* **Directions for this task**: Every line of the records that holds the word "Sfântul" should be copied.
Records to use Block Start
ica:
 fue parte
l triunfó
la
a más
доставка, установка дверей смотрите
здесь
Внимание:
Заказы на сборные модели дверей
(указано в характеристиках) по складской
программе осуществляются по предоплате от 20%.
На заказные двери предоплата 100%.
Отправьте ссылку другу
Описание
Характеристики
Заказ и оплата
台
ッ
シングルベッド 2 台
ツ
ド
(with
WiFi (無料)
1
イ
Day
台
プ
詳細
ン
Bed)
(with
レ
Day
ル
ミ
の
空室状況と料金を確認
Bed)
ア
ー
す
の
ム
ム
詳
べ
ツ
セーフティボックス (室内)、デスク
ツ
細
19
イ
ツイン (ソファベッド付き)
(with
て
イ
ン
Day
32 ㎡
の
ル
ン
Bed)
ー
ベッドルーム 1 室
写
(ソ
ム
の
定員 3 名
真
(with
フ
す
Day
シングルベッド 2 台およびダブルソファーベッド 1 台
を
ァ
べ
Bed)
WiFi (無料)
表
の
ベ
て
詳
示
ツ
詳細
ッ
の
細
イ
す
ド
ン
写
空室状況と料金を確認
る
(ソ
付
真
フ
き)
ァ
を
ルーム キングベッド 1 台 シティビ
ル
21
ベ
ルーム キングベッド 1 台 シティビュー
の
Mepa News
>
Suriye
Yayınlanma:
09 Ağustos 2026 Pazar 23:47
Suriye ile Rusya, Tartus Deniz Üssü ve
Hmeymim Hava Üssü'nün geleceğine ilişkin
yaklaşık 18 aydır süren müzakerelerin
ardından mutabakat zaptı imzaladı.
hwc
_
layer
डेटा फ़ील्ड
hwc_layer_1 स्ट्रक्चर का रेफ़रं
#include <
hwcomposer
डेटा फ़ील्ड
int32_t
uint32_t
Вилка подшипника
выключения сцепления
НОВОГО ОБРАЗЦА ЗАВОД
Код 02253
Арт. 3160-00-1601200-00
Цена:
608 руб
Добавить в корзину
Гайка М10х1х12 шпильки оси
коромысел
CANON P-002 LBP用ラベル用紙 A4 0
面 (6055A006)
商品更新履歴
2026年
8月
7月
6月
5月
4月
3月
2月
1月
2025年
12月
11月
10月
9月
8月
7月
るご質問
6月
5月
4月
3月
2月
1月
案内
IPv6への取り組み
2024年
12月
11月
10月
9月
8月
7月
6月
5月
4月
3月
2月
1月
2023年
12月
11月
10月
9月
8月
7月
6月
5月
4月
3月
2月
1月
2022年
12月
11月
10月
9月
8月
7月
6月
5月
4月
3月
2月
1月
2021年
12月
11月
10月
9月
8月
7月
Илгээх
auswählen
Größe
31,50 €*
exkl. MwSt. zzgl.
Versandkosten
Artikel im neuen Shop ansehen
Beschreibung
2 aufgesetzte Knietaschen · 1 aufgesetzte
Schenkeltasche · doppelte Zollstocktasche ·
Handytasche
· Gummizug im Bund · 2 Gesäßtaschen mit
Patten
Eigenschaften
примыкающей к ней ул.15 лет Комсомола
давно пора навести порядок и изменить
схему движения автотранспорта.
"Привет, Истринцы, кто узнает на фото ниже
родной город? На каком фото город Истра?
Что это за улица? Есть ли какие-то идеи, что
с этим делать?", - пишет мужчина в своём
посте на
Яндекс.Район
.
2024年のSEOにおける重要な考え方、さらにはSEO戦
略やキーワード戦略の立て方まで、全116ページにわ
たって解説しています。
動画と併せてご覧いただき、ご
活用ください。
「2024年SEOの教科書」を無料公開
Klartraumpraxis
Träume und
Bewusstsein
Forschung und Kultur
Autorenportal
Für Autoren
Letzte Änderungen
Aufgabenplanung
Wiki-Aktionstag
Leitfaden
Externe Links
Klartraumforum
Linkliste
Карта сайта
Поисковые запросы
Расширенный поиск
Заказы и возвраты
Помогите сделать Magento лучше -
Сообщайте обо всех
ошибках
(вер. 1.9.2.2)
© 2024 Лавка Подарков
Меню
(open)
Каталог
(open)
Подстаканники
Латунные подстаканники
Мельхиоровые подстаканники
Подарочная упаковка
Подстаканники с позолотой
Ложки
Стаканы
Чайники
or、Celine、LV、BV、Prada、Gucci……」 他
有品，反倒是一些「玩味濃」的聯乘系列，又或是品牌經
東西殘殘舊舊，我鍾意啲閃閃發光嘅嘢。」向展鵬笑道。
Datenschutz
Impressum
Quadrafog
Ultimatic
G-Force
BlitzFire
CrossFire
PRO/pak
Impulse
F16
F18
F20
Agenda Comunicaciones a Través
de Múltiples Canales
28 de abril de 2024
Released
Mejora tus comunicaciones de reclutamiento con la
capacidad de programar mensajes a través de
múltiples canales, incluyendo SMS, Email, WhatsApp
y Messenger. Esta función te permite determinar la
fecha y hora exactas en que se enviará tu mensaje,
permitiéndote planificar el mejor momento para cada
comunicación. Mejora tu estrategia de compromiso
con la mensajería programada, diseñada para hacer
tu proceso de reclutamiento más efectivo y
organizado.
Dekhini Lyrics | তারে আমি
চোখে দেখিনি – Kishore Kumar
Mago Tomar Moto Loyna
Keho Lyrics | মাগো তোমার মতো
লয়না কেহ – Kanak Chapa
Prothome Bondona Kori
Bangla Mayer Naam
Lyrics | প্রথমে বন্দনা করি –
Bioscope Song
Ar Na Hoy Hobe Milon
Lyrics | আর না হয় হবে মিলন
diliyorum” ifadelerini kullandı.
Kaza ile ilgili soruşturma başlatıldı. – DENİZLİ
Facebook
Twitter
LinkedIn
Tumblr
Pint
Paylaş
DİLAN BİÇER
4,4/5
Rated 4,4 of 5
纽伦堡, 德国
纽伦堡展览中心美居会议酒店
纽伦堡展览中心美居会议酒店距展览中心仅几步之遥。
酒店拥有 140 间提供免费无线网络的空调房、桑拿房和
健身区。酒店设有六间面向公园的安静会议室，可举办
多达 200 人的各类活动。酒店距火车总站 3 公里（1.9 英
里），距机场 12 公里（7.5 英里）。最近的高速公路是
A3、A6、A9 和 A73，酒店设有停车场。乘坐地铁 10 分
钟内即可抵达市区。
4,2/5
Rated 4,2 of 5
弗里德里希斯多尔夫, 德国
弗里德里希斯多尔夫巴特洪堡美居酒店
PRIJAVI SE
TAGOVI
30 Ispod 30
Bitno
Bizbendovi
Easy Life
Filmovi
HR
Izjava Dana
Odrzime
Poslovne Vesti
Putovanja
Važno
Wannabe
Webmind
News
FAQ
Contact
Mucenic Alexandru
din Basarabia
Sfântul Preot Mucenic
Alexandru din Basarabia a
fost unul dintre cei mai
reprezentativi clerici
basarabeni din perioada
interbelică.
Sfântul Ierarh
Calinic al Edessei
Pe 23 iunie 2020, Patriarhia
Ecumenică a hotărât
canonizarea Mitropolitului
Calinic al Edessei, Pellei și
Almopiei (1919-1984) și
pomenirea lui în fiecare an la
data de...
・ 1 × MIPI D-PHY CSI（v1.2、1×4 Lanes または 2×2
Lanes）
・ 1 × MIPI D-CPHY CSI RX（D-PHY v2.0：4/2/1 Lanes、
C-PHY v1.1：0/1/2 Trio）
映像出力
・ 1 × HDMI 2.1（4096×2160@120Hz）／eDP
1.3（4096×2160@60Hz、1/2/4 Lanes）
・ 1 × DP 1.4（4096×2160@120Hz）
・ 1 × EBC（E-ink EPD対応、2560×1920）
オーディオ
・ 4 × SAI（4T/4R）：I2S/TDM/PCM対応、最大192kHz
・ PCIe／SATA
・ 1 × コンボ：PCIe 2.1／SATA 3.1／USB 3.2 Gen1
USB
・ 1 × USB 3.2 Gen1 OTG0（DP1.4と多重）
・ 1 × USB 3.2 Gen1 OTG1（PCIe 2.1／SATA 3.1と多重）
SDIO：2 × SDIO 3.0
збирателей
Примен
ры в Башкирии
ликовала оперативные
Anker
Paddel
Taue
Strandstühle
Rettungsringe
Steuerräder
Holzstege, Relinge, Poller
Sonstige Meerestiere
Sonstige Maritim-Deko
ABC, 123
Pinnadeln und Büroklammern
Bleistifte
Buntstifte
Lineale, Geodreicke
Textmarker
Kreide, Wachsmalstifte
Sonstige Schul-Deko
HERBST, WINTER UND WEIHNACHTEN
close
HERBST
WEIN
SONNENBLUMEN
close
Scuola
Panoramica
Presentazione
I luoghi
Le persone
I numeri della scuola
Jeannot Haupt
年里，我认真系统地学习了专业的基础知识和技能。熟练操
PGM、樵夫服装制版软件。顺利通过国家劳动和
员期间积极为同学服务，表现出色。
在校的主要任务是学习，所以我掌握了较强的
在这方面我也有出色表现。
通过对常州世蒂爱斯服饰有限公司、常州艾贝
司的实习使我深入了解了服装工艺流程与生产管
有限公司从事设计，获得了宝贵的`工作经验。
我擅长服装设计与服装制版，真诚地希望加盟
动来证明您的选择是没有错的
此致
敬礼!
Records to use Block End
* **Answer to this exercise**:
Sfântul Preot Mucenic
Sfântul Ierarh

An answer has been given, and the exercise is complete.